╭─ Material to process
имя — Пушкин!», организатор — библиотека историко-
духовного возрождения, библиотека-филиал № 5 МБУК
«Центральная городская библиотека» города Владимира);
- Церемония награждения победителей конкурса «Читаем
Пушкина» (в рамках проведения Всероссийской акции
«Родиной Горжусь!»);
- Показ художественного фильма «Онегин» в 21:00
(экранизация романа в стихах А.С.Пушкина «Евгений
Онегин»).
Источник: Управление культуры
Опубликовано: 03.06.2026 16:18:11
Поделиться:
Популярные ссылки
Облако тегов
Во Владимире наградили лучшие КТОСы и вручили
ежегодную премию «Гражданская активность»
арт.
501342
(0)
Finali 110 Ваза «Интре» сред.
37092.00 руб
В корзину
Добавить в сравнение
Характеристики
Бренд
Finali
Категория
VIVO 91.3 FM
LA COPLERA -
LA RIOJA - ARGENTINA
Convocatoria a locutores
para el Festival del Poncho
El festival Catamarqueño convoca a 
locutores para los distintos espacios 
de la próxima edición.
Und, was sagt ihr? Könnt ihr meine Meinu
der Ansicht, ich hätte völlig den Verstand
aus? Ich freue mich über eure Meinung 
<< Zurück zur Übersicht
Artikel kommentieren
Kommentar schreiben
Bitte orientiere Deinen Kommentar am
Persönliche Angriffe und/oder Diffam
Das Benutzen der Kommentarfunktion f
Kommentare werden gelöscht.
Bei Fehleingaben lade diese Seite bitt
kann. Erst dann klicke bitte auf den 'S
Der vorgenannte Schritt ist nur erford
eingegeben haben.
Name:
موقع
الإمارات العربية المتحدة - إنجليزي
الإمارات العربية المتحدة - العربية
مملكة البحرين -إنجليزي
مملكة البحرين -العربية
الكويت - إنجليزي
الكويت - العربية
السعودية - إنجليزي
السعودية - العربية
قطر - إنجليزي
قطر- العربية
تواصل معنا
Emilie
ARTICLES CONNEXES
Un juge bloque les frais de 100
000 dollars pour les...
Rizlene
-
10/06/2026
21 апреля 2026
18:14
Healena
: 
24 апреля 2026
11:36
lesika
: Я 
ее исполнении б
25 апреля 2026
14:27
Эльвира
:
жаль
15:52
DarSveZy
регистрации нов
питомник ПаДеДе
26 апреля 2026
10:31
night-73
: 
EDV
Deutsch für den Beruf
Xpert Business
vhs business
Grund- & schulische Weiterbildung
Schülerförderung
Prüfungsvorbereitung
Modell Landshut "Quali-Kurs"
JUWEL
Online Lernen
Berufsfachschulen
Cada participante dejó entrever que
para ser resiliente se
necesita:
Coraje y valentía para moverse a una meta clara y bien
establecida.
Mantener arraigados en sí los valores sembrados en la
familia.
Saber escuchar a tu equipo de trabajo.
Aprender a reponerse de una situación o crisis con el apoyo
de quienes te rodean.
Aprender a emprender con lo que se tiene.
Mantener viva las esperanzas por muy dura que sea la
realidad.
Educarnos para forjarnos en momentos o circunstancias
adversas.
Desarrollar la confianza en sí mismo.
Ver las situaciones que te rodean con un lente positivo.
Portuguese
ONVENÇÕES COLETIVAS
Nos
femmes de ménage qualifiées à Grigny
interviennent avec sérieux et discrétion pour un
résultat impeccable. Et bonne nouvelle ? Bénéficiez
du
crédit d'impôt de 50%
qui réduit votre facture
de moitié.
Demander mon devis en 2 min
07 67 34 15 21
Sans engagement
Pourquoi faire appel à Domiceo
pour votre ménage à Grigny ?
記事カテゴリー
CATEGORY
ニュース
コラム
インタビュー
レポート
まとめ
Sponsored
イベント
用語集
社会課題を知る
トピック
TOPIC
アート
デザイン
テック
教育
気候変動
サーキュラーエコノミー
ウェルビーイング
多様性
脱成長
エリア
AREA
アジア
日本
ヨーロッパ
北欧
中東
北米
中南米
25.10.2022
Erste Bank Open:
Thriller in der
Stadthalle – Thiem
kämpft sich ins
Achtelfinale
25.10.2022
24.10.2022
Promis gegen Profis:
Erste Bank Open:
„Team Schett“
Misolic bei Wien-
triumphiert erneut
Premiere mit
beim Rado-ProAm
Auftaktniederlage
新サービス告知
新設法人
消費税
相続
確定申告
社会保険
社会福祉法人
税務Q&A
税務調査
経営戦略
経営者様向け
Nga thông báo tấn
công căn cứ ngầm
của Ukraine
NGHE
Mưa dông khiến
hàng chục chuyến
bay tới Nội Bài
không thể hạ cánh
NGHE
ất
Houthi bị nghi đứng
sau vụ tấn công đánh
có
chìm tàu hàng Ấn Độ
╰─
▸ **Assignment**:
Look back at the entries above. Retype the line with "(экранизация романа в", the line with "vhs business", and all lines in between.

▸ **Task output**:
(экранизация романа в стихах А.С.Пушкина «Евгений
Онегин»).
Источник: Управление культуры
Опубликовано: 03.06.2026 16:18:11
Поделиться:
Популярные ссылки
Облако тегов
Во Владимире наградили лучшие КТОСы и вручили
ежегодную премию «Гражданская активность»
арт.
501342
(0)
Finali 110 Ваза «Интре» сред.
37092.00 руб
В корзину
Добавить в сравнение
Характеристики
Бренд
Finali
Категория
VIVO 91.3 FM
LA COPLERA -
LA RIOJA - ARGENTINA
Convocatoria a locutores
para el Festival del Poncho
El festival Catamarqueño convoca a 
locutores para los distintos espacios 
de la próxima edición.
Und, was sagt ihr? Könnt ihr meine Meinu
der Ansicht, ich hätte völlig den Verstand
aus? Ich freue mich über eure Meinung 
<< Zurück zur Übersicht
Artikel kommentieren
Kommentar schreiben
Bitte orientiere Deinen Kommentar am
Persönliche Angriffe und/oder Diffam
Das Benutzen der Kommentarfunktion f
Kommentare werden gelöscht.
Bei Fehleingaben lade diese Seite bitt
kann. Erst dann klicke bitte auf den 'S
Der vorgenannte Schritt ist nur erford
eingegeben haben.
Name:
موقع
الإمارات العربية المتحدة - إنجليزي
الإمارات العربية المتحدة - العربية
مملكة البحرين -إنجليزي
مملكة البحرين -العربية
الكويت - إنجليزي
الكويت - العربية
السعودية - إنجليزي
السعودية - العربية
قطر - إنجليزي
قطر- العربية
تواصل معنا
Emilie
ARTICLES CONNEXES
Un juge bloque les frais de 100
000 dollars pour les...
Rizlene
-
10/06/2026
21 апреля 2026
18:14
Healena
: 
24 апреля 2026
11:36
lesika
: Я 
ее исполнении б
25 апреля 2026
14:27
Эльвира
:
жаль
15:52
DarSveZy
регистрации нов
питомник ПаДеДе
26 апреля 2026
10:31
night-73
: 
EDV
Deutsch für den Beruf
Xpert Business
vhs business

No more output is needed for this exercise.